Las fiestas gastronómicas que nos han dado prestigio vuelven por sus fueros y ahora nos enfrentamos a la papatoria del Comilonum, un fiestorro que dejó su marca. Durante tres ediciones, cerrar la Ronda da Muralla al tráfico y llenarla de mesas con gente comiendo, cantando y divirtiéndose, fue algo que parecía el inicio de lo que podría tener sus consecuencias en sucesivas calendas romanas. Pero ahí se quedó.
La idea de aquel Comilonum partió del restaurador Alberto (al César lo que es del César y a los que vinieron después, los honores). Planteó la idea a sus colegas hosteleros y salió adelante lo que parecía una locura.

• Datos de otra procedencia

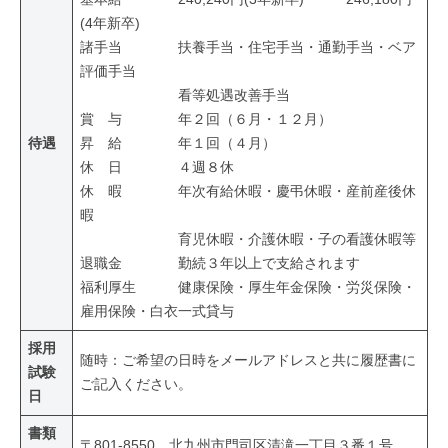
(4年新卒)
諸手当 扶養手当・住宅手当・通勤手当・ベア
評価手当
看等処遇改善手当
賞 与 年２回（６月・１２月）
待遇
昇 給 年１回（４月）
休 日 ４週８休
休 暇 年次有給休暇・慶弔休暇・産前産後休
暇
育児休暇・介護休暇・子の看護休暇等
退職金 勤続３年以上で支給されます
福利厚生 健康保険・厚生年金保険・労災保険・
雇用保険・白衣一式貸与
採用
随時：ご希望の日時をメールアドレスと共に履歴書に
試験
ご記入ください。
日
書類
〒801-8550 北九州市門司区清滝一丁目３番１号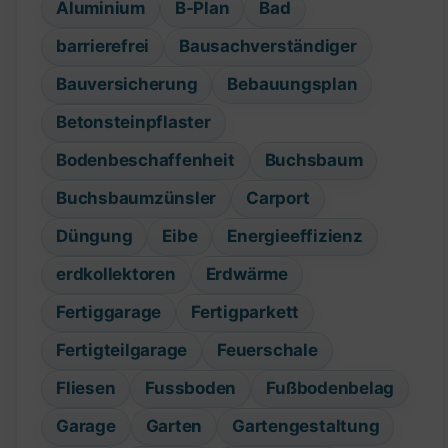
Aluminium
B-Plan
Bad
barrierefrei
Bausachverständiger
Bauversicherung
Bebauungsplan
Betonsteinpflaster
Bodenbeschaffenheit
Buchsbaum
Buchsbaumzünsler
Carport
Düngung
Eibe
Energieeffizienz
erdkollektoren
Erdwärme
Fertiggarage
Fertigparkett
Fertigteilgarage
Feuerschale
Fliesen
Fussboden
Fußbodenbelag
Garage
Garten
Gartengestaltung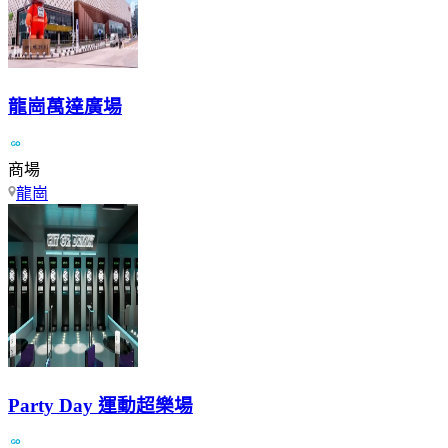
龍崗萬達廣場
商場
龍崗
Party Day 運動超樂場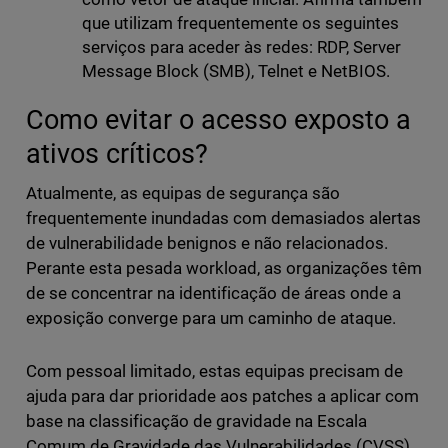
que utilizam frequentemente os seguintes
serviços para aceder às redes: RDP, Server
Message Block (SMB), Telnet e NetBIOS.
Como evitar o acesso exposto a
ativos críticos?
Atualmente, as equipas de segurança são
frequentemente inundadas com demasiados alertas
de vulnerabilidade benignos e não relacionados.
Perante esta pesada workload, as organizações têm
de se concentrar na identificação de áreas onde a
exposição converge para um caminho de ataque.
Com pessoal limitado, estas equipas precisam de
ajuda para dar prioridade aos patches a aplicar com
base na classificação de gravidade na Escala
Comum de Gravidade das Vulnerabilidades (CVSS)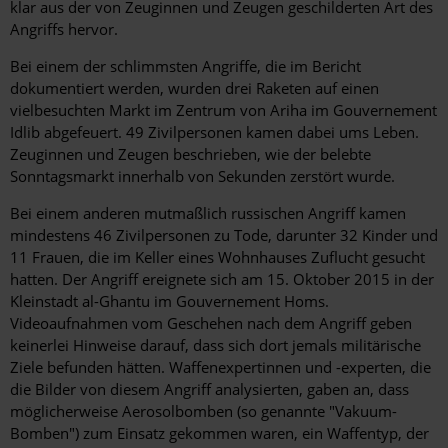
klar aus der von Zeuginnen und Zeugen geschilderten Art des
Angriffs hervor.
Bei einem der schlimmsten Angriffe, die im Bericht
dokumentiert werden, wurden drei Raketen auf einen
vielbesuchten Markt im Zentrum von Ariha im Gouvernement
Idlib abgefeuert. 49 Zivilpersonen kamen dabei ums Leben.
Zeuginnen und Zeugen beschrieben, wie der belebte
Sonntagsmarkt innerhalb von Sekunden zerstört wurde.
Bei einem anderen mutmaßlich russischen Angriff kamen
mindestens 46 Zivilpersonen zu Tode, darunter 32 Kinder und
11 Frauen, die im Keller eines Wohnhauses Zuflucht gesucht
hatten. Der Angriff ereignete sich am 15. Oktober 2015 in der
Kleinstadt al-Ghantu im Gouvernement Homs.
Videoaufnahmen vom Geschehen nach dem Angriff geben
keinerlei Hinweise darauf, dass sich dort jemals militärische
Ziele befunden hätten. Waffenexpertinnen und -experten, die
die Bilder von diesem Angriff analysierten, gaben an, dass
möglicherweise Aerosolbomben (so genannte "Vakuum-
Bomben") zum Einsatz gekommen waren, ein Waffentyp, der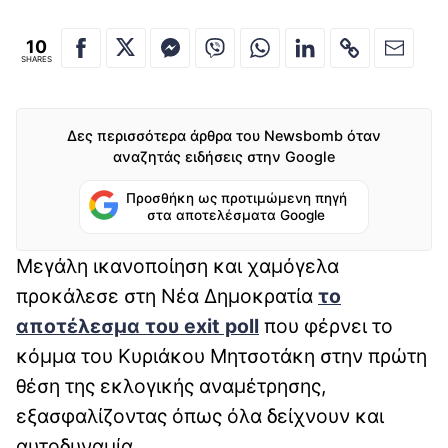
10
SHARES
Δες περισσότερα άρθρα του Newsbomb όταν
αναζητάς ειδήσεις στην Google
Προσθήκη ως προτιμώμενη πηγή
στα αποτελέσματα Google
Mεγάλη ικανοποίηση και χαμόγελα
προκάλεσε στη Νέα Δημοκρατία
το
αποτέλεσμα του exit poll
που φέρνει το
κόμμα του Κυριάκου Μητσοτάκη στην πρώτη
θέση της εκλογικής αναμέτρησης,
εξασφαλίζοντας όπως όλα δείχνουν και
αυτοδυναμία.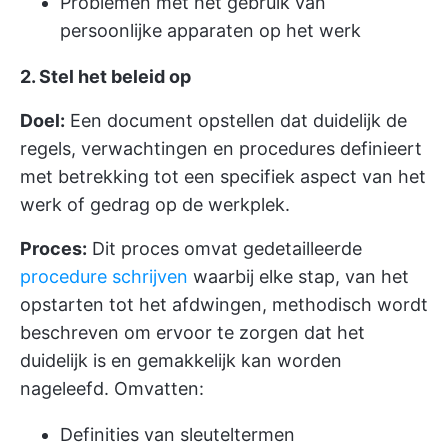
Problemen met het gebruik van
persoonlijke apparaten op het werk
2. Stel het beleid op
Doel:
Een document opstellen dat duidelijk de
regels, verwachtingen en procedures definieert
met betrekking tot een specifiek aspect van het
werk of gedrag op de werkplek.
Proces:
Dit proces omvat gedetailleerde
procedure schrijven
waarbij elke stap, van het
opstarten tot het afdwingen, methodisch wordt
beschreven om ervoor te zorgen dat het
duidelijk is en gemakkelijk kan worden
nageleefd. Omvatten:
Definities van sleuteltermen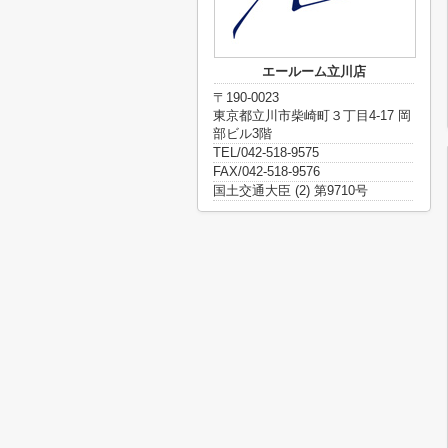
エールーム立川店
〒190-0023
東京都立川市柴崎町３丁目4-17 岡
部ビル3階
TEL/042-518-9575
FAX/042-518-9576
国土交通大臣 (2) 第9710号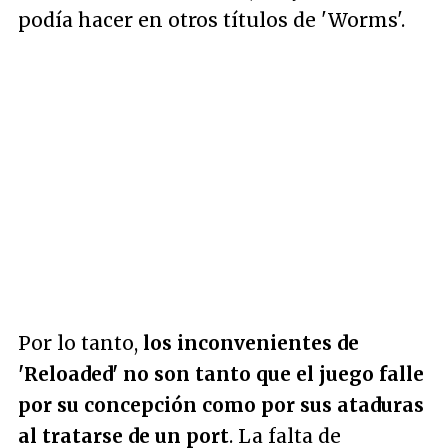
podía hacer en otros títulos de 'Worms'.
Por lo tanto,
los inconvenientes de
'Reloaded' no son tanto que el juego falle
por su concepción como por sus ataduras
al tratarse de un port
. La falta de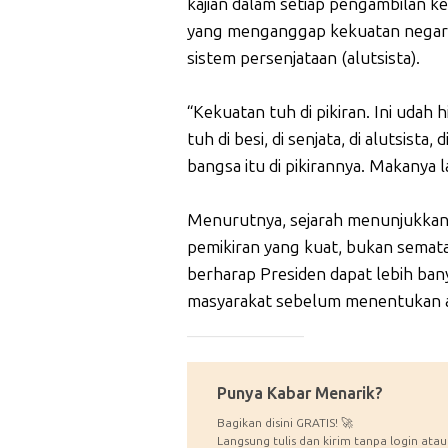
kajian dalam setiap pengambilan k
yang menganggap kekuatan negara 
sistem persenjataan (alutsista).
“Kekuatan tuh di pikiran. Ini udah
tuh di besi, di senjata, di alutsist
bangsa itu di pikirannya. Makanya l
Menurutnya, sejarah menunjukkan 
pemikiran yang kuat, bukan semata-
berharap Presiden dapat lebih ba
masyarakat sebelum menentukan ar
_____________
Punya Kabar Menarik?
Bagikan disini GRATIS! 🚀
Langsung tulis dan kirim tanpa login atau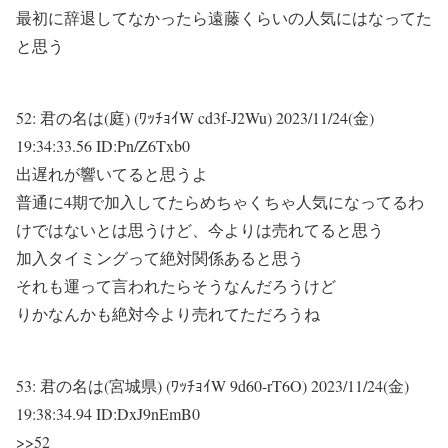
最初に辞退してなかったら遠藤くらいの人気にはなってた
と思う
52:
君の名は(庭) (ﾜｯﾁｮｲW cd3f-J2Wu)
2023/11/24(金)
19:34:33.56 ID:Pn/Z6Txb0
出遅れが響いてると思うよ
普通に4期で加入してたらめちゃくちゃ人気になってるわ
けではないとは思うけど、今よりは売れてると思う
加入タイミングって絶対関係あると思う
それも運って言われたらそうなんだろうけど
りかなんかも絶対今より売れてただろうね
53:
君の名は(宮城県) (ﾜｯﾁｮｲW 9d60-rT6O)
2023/11/24(金)
19:38:34.94 ID:DxJ9nEmB0
>>52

Vuelve ahora el Comilonum, transfigurado en una degustación, festejo lúdico y recuperación de lo que no fue. Nació como una emulación de las bacanales romanas, con más precaución gastronómica, y que tendría su punto álgido, según me contaba Alberto en su momento, en una lucha entre celtas y romanos desde la muralla. Ahí quedó la idea.
Luego vino el Arde Lucus, que ya es otra historia asentada, y el disloque de celtas, romanos, dragones y demás seres mitológicos por las calles, en algo que se ha convertido en una de las mejores fiestas como se puede ver por la participación de lucenses, que son incapaces de disfrazarse en Carnavales y sí lo hacen aquí, y de numerosos visitantes que participan sorprendidos de lo que aquí se encuentran.
Pero falta algo. El Comilonum. Sería el remarque. Una comida alrededor de la muralla, durante el Arde Lucus, con las gentes y sus vestimentas, con sus trajes de época céltica o romana, sería el no va más. ¿Por qué no se hace?